_What the task asks:_
Every line of the records below that holds the word "items" belongs in the answer.

———

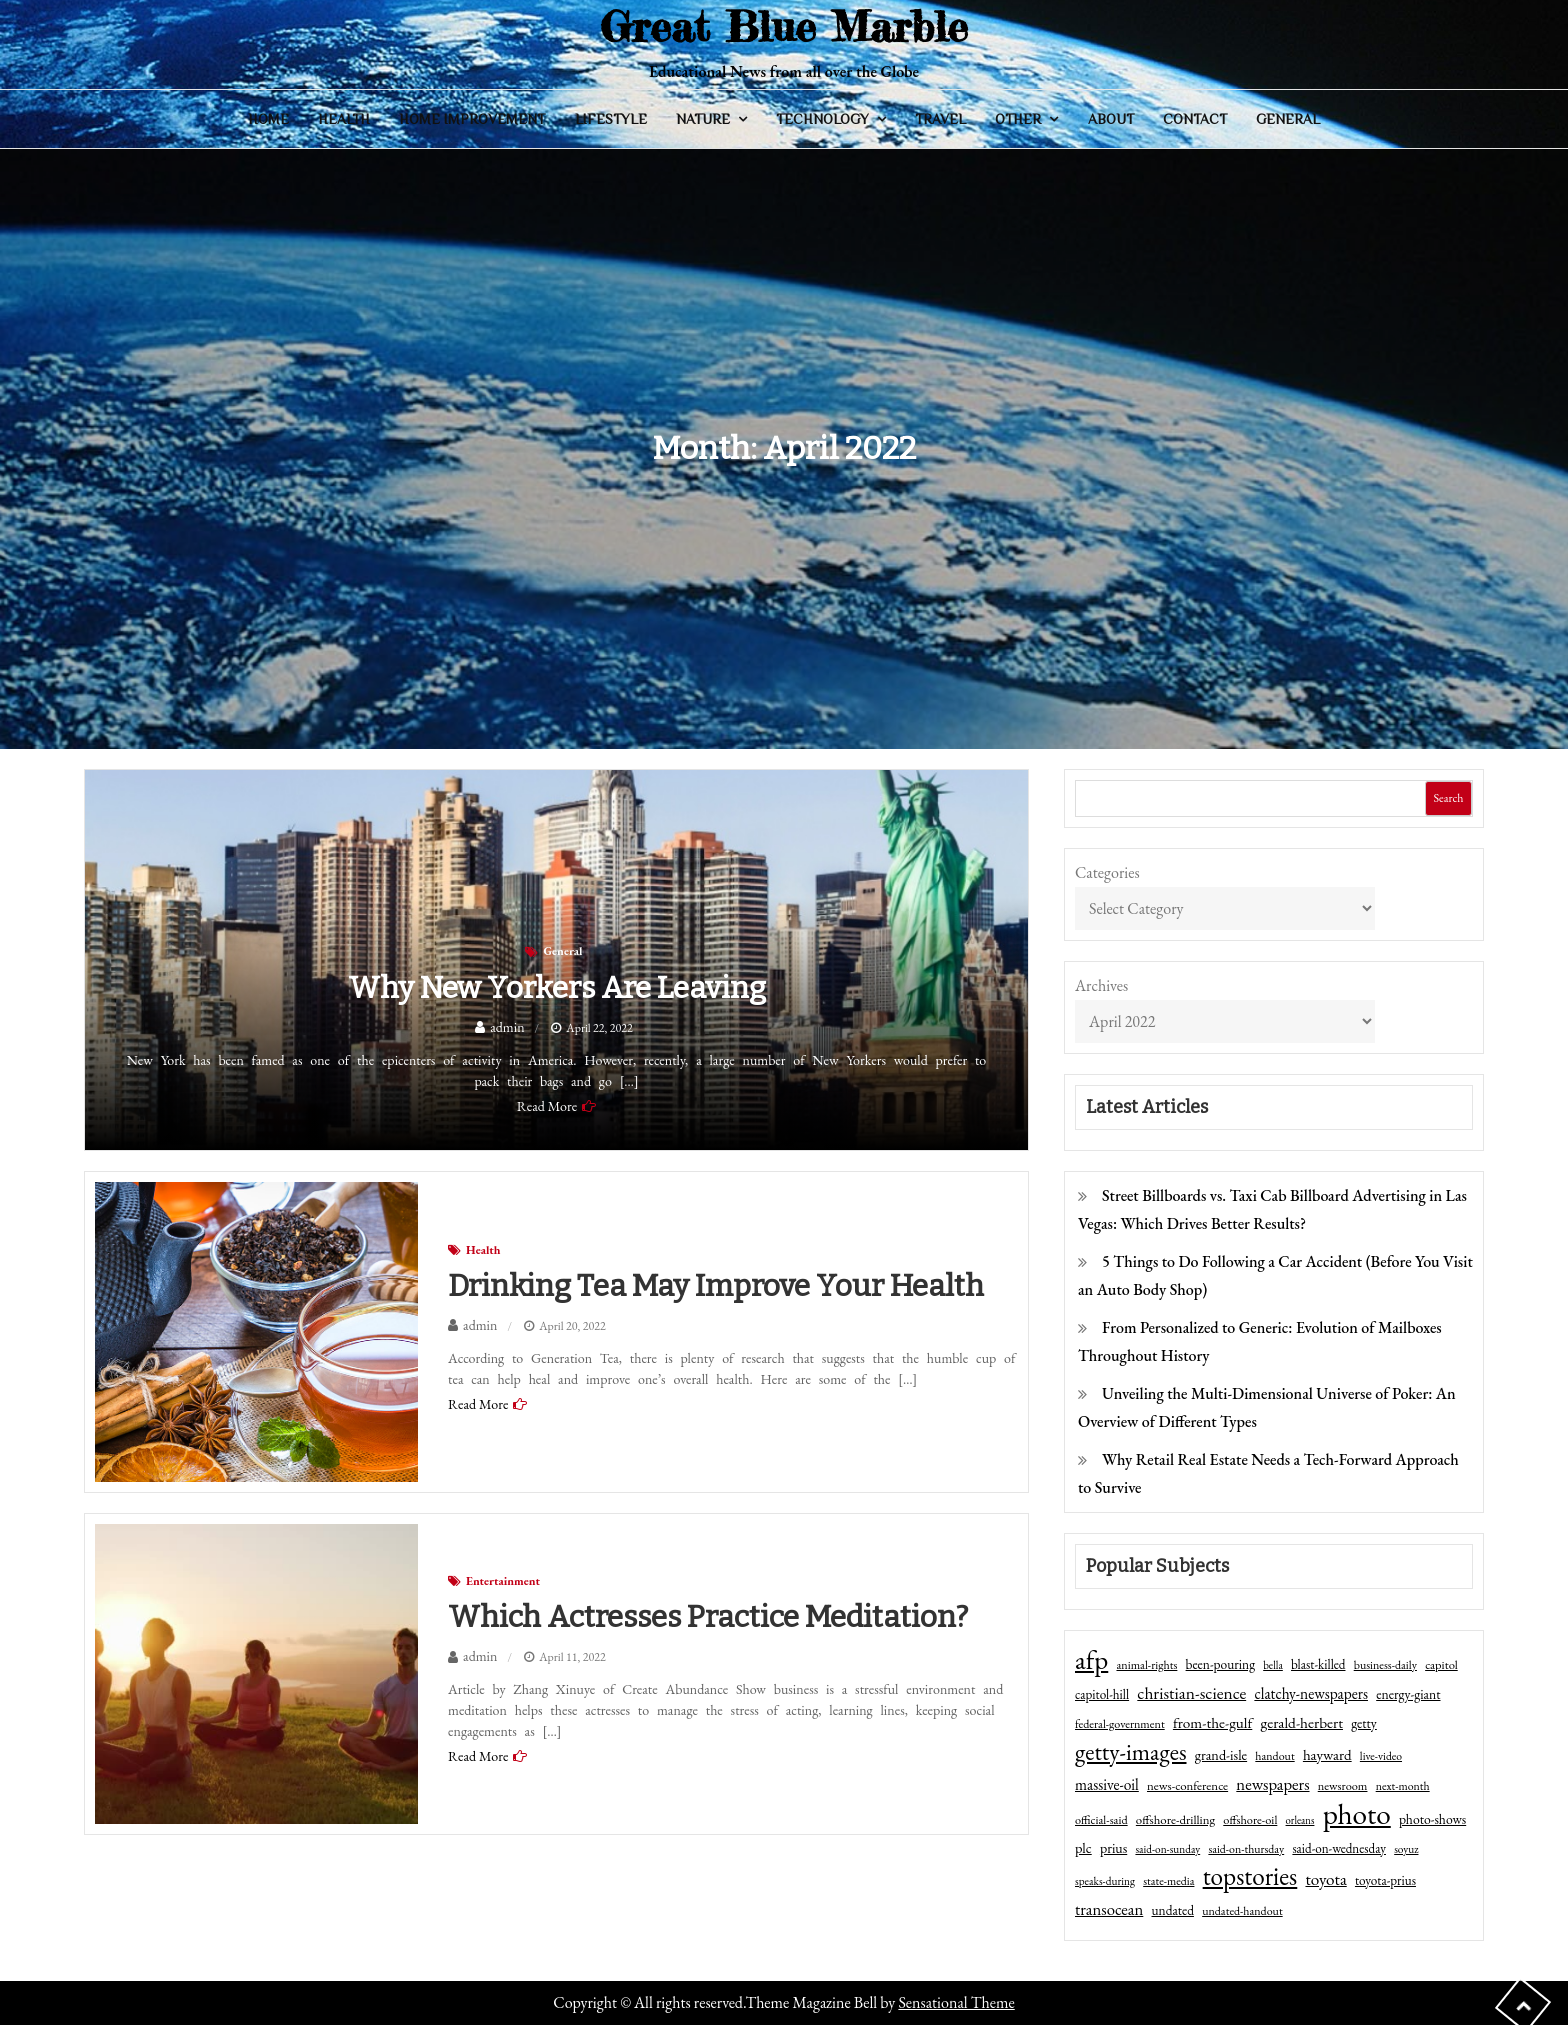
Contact (1195, 119)
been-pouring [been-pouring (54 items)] (1220, 1664)
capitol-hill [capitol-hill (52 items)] (1102, 1694)
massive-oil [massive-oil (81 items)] (1107, 1784)
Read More (547, 1106)
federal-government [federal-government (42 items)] (1120, 1724)
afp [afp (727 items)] (1091, 1660)
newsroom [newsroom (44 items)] (1343, 1786)
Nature (703, 119)
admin (507, 1027)
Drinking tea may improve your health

———

_Answer to this problem:_
been-pouring [been-pouring (54 items)] (1220, 1664)
capitol-hill [capitol-hill (52 items)] (1102, 1694)
massive-oil [massive-oil (81 items)] (1107, 1784)
federal-government [federal-government (42 items)] (1120, 1724)
afp [afp (727 items)] (1091, 1660)
newsroom [newsroom (44 items)] (1343, 1786)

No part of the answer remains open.